Michigan Black Woman Files Suit Against Target for Being Profiled, Cuffed, Dragged, Embarrassed and Stripped

A Black woman is suing Target for profiling in a Southfield Michigan store that forced her to strip down to her undergarments to prove she wasn’t a thief.

Male security officers grabbed, cuffed and dragged Ashanae Davis; yelled loudly that she was wearing stolen bikini panties under her clothing; and made her strip down before she could leave the store. The officer who cuffed and dragged Davis was white. The Black officer, who first grabbed Davis, 20, was fired the day after the incident.

It’s unclear, at this time, if any disciplinary actions will be taken against the other officer.

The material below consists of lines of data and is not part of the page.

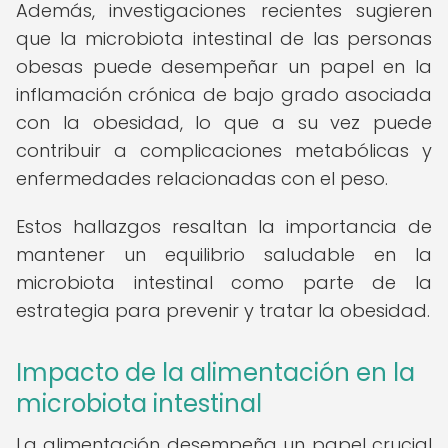
Además, investigaciones recientes sugieren
que la microbiota intestinal de las personas
obesas puede desempeñar un papel en la
inflamación crónica de bajo grado asociada
con la obesidad, lo que a su vez puede
contribuir a complicaciones metabólicas y
enfermedades relacionadas con el peso.
Estos hallazgos resaltan la importancia de
mantener un equilibrio saludable en la
microbiota intestinal como parte de la
estrategia para prevenir y tratar la obesidad.
Impacto de la alimentación en la
microbiota intestinal
La alimentación desempeña un papel crucial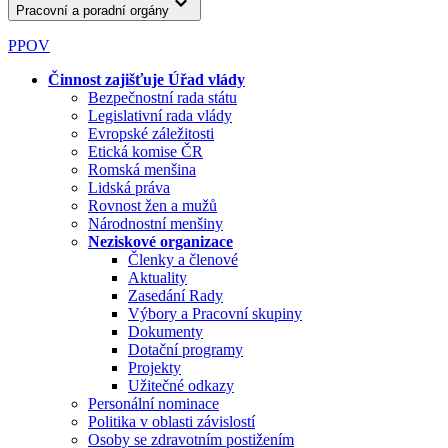
Pracovní a poradní orgány
PPOV
Činnost zajišťuje Úřad vlády
Bezpečnostní rada státu
Legislativní rada vlády
Evropské záležitosti
Etická komise ČR
Romská menšina
Lidská práva
Rovnost žen a mužů
Národnostní menšiny
Neziskové organizace
Členky a členové
Aktuality
Zasedání Rady
Výbory a Pracovní skupiny
Dokumenty
Dotační programy
Projekty
Užitečné odkazy
Personální nominace
Politika v oblasti závislostí
Osoby se zdravotním postižením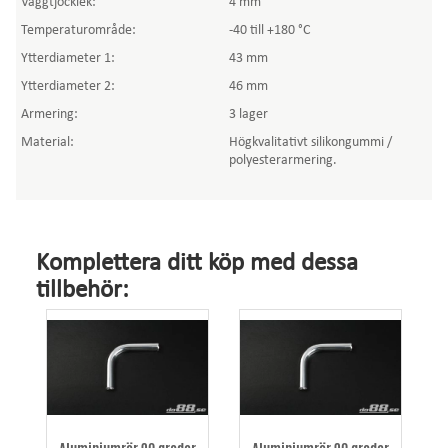
Väggtjocklek:
4 mm
Temperaturområde:
-40 till +180 °C
Ytterdiameter 1:
43 mm
Ytterdiameter 2:
46 mm
Armering:
3 lager
Material:
Högkvalitativt silikongummi /
polyesterarmering.
Komplettera ditt köp med dessa
tillbehör: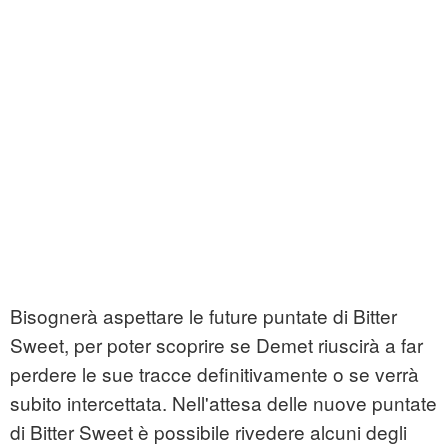
Bisognerà aspettare le future puntate di Bitter
Sweet, per poter scoprire se Demet riuscirà a far
perdere le sue tracce definitivamente o se verrà
subito intercettata. Nell'attesa delle nuove puntate
di Bitter Sweet è possibile rivedere alcuni degli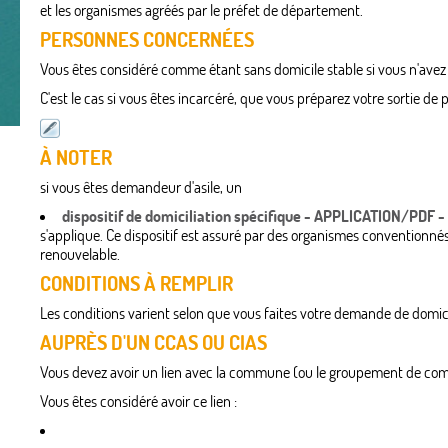
et les organismes agréés par le préfet de département.
PERSONNES CONCERNÉES
Vous êtes considéré comme étant sans domicile stable si vous n'avez 
C'est le cas si vous êtes incarcéré, que vous préparez votre sortie de
À NOTER
si vous êtes demandeur d'asile, un
dispositif de domiciliation spécifique - APPLICATION/PDF -
s'applique. Ce dispositif est assuré par des organismes conventionn
renouvelable.
CONDITIONS À REMPLIR
Les conditions varient selon que vous faites votre demande de domic
AUPRÈS D'UN CCAS OU CIAS
Vous devez avoir un lien avec la commune (ou le groupement de com
Vous êtes considéré avoir ce lien :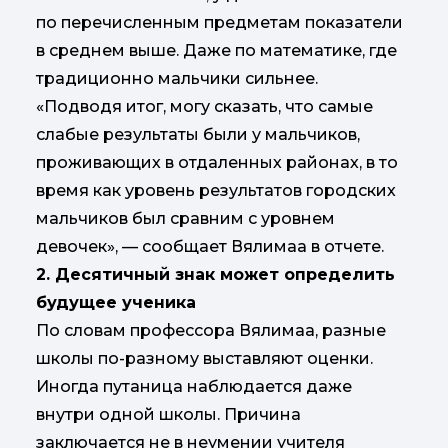
по перечисленным предметам показатели
в среднем выше. Даже по математике, где
традиционно мальчики сильнее.
«Подводя итог, могу сказать, что самые
слабые результаты были у мальчиков,
проживающих в отдаленных районах, в то
время как уровень результатов городских
мальчиков был сравним с уровнем
девочек», — сообщает Вялимаа в отчете.
2. Десятичный знак может определить
будущее ученика
По словам профессора Вялимаа, разные
школы по-разному выставляют оценки.
Иногда путаница наблюдается даже
внутри одной школы. Причина
заключается не в неумении учителя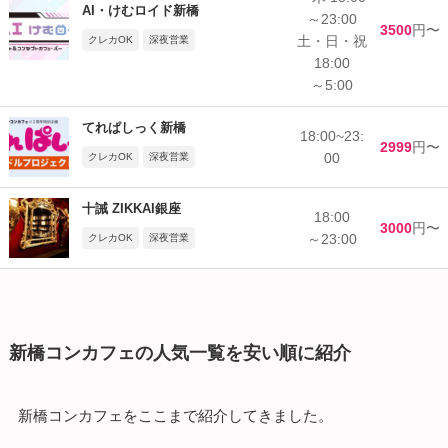
AI・けむロイド新橋
～23:00
3500
円〜
土・日・祝
クレカOK
深夜営業
18:00
～5:00
てれぱしっく新橋
18:00~23:
2999
円〜
00
クレカOK
深夜営業
十誡 ZIKKAI銀座
18:00
3000
円〜
～23:00
クレカOK
深夜営業
新橋コンカフェの人気一覧を安い順に紹介
新橋コンカフェをここまで紹介してきました。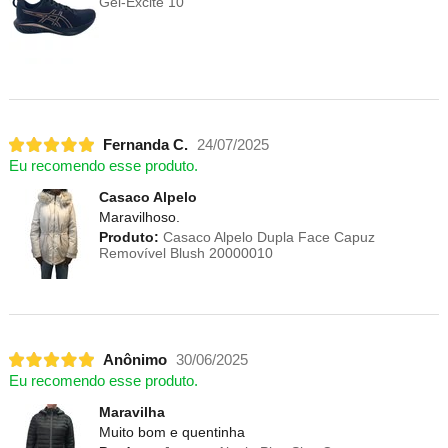
Gel-Excite 10
Fernanda C.
24/07/2025
Eu recomendo esse produto.
Casaco Alpelo
Maravilhoso.
Produto:
Casaco Alpelo Dupla Face Capuz
Removível Blush 20000010
Anônimo
30/06/2025
Eu recomendo esse produto.
Maravilha
Muito bom e quentinha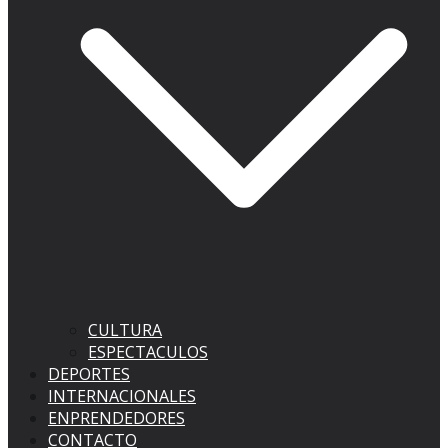
CULTURA
ESPECTACULOS
DEPORTES
INTERNACIONALES
ENPRENDEDORES
CONTACTO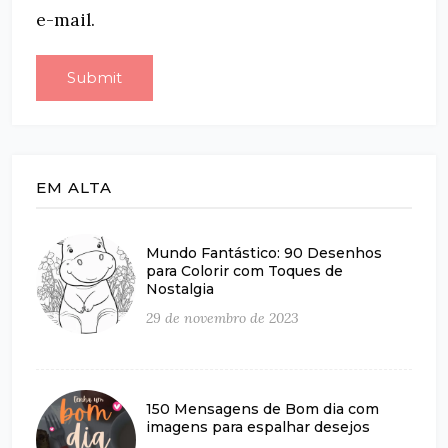
e-mail.
EM ALTA
Mundo Fantástico: 90 Desenhos
para Colorir com Toques de
Nostalgia
29 de novembro de 2023
150 Mensagens de Bom dia com
imagens para espalhar desejos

Target issued an apology and promised to focus on issues in that store as well as continued trainings across the company.

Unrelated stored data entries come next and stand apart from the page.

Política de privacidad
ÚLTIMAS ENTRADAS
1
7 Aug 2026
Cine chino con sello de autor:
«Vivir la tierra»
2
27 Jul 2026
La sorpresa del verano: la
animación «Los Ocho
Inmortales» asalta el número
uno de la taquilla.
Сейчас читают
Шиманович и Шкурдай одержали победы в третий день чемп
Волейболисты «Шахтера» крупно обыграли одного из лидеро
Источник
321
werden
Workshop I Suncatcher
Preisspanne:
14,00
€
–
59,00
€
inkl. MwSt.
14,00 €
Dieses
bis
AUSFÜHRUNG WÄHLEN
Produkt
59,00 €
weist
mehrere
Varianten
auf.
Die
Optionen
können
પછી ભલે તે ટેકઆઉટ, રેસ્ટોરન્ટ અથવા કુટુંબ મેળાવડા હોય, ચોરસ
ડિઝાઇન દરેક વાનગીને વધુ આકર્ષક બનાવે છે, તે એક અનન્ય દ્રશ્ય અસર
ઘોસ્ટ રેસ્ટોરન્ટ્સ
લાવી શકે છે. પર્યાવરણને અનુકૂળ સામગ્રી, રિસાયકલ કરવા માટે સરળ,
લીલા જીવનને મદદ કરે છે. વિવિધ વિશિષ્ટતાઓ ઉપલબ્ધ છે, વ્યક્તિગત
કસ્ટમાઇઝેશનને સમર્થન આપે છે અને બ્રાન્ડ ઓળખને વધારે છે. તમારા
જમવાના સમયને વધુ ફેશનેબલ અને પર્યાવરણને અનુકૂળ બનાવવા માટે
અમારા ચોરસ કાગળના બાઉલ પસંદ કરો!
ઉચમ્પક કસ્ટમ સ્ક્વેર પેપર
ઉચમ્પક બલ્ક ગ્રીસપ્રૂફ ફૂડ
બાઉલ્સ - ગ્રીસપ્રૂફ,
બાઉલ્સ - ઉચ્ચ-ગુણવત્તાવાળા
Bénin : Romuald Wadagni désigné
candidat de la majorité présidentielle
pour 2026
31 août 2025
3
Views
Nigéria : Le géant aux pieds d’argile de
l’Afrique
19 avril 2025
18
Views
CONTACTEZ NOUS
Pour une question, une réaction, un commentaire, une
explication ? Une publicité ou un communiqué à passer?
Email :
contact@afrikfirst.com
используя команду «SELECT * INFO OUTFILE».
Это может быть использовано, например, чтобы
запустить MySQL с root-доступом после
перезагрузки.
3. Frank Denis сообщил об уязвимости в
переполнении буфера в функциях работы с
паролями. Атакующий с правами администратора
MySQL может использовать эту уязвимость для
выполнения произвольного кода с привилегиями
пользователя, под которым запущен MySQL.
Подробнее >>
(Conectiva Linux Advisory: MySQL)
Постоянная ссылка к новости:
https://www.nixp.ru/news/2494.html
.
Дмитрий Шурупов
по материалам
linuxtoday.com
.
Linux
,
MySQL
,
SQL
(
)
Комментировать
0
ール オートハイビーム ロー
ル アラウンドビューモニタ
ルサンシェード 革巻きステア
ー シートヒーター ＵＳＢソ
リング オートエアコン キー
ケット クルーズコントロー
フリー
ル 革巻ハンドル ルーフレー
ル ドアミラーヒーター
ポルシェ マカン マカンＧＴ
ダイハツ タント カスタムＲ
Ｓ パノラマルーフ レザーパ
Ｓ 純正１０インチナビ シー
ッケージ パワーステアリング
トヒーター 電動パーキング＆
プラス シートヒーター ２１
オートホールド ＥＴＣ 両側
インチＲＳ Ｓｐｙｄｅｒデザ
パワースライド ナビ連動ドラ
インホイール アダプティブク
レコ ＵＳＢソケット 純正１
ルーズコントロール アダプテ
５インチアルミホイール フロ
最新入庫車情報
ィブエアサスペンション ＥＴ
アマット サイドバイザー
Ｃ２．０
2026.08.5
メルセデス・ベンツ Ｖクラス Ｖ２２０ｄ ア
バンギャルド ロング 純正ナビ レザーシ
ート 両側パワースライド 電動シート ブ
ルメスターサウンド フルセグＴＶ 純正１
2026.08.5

Shopping while Black is a well-known experience, with over 40 percent of Blacks saying they are treated unfairly in retail environments.

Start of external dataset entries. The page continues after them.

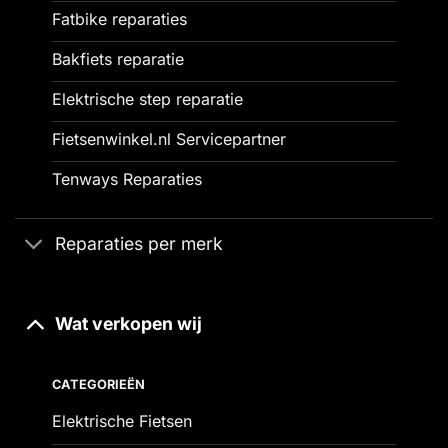
Fatbike reparaties
Bakfiets reparatie
Elektrische step reparatie
Fietsenwinkel.nl Servicepartner
Tenways Reparaties
Reparaties per merk
Wat verkopen wij
CATEGORIEËN
Elektrische Fietsen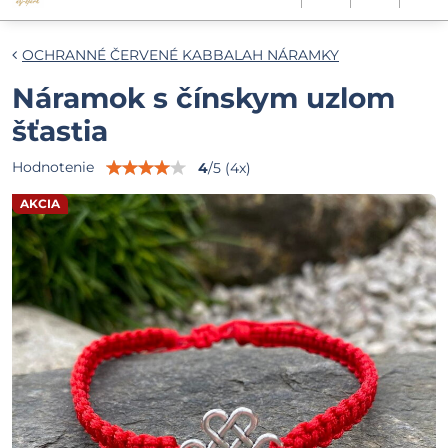
OCHRANNÉ ČERVENÉ KABBALAH NÁRAMKY
Náramok s čínskym uzlom
šťastia
Hodnotenie
4
/
5
(
4
x)
AKCIA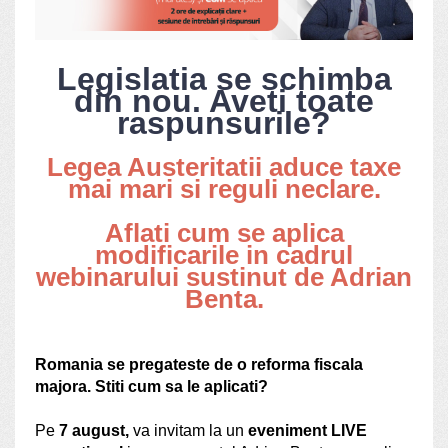
Legislatia se schimba
din nou. Aveti toate
raspunsurile?
Legea Austeritatii aduce taxe
mai mari si reguli neclare.
Aflati cum se aplica
modificarile in cadrul
webinarului sustinut de Adrian
Benta.
Romania se pregateste de o reforma fiscala
majora. Stiti cum sa le aplicati?
Pe
7 august,
va invitam la un
eveniment LIVE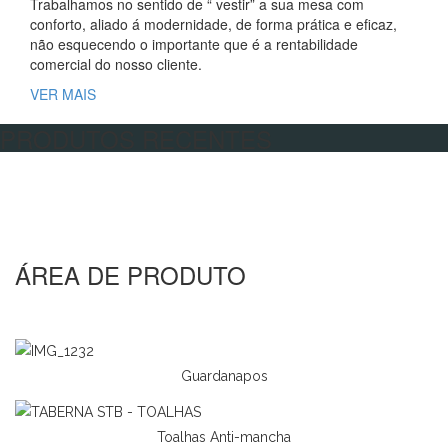
Trabalhamos no sentido de “ vestir” a sua mesa com
conforto, aliado á modernidade, de forma prática e eficaz,
não esquecendo o importante que é a rentabilidade
comercial do nosso cliente.
VER MAIS
PRODUTOS RECENTES
ÁREA DE PRODUTO
Guardanapos
Toalhas Anti-mancha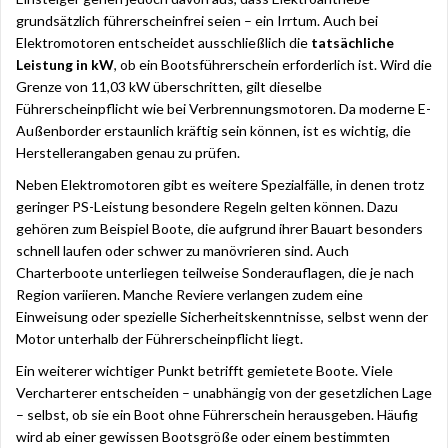
grundsätzlich führerscheinfrei seien – ein Irrtum. Auch bei
Elektromotoren entscheidet ausschließlich die
tatsächliche
Leistung in kW
, ob ein Bootsführerschein erforderlich ist. Wird die
Grenze von 11,03 kW überschritten, gilt dieselbe
Führerscheinpflicht wie bei Verbrennungsmotoren. Da moderne E-
Außenborder erstaunlich kräftig sein können, ist es wichtig, die
Herstellerangaben genau zu prüfen.
Neben Elektromotoren gibt es weitere Spezialfälle, in denen trotz
geringer PS-Leistung besondere Regeln gelten können. Dazu
gehören zum Beispiel Boote, die aufgrund ihrer Bauart besonders
schnell laufen oder schwer zu manövrieren sind. Auch
Charterboote unterliegen teilweise Sonderauflagen, die je nach
Region variieren. Manche Reviere verlangen zudem eine
Einweisung oder spezielle Sicherheitskenntnisse, selbst wenn der
Motor unterhalb der Führerscheinpflicht liegt.
Ein weiterer wichtiger Punkt betrifft gemietete Boote. Viele
Vercharterer entscheiden – unabhängig von der gesetzlichen Lage
– selbst, ob sie ein Boot ohne Führerschein herausgeben. Häufig
wird ab einer gewissen Bootsgröße oder einem bestimmten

Davis’ civil rights attorney Jasmine Rand, who claims that she will be revealing more stories to the nation soon from Black women concerning Target, told the Huffington Post: If Target fired only the African American male employee, I find the effort a compounding act of racial discrimination. Hate can’t drive out hate from corporate culture.” She also added that Target needed to close their stores for sensitivity trainings like Starbucks had done.

Given that Starbucks’ Chairman just stepped down, it seems that closing the stores for a day wasn’t necessarily the best move, however. This is a little different than what Starbucks did.

Target responded with a statement saying that unconscious bias trainings were started last year and are being rolled out to teams across the country. The company said: We’re continuing to make it a part of all of our company’s learning and development plans, including the ones we use whenever new team members come onboard.”

While companies across the U.S. have a form of diversity training, those like Starbucks realized that you can’t undo bias by just telling a person what to do and holding a one-day training. The company that consistently reflects a culture of transparency, problem solving and a continued commitment to helping people be better will get better.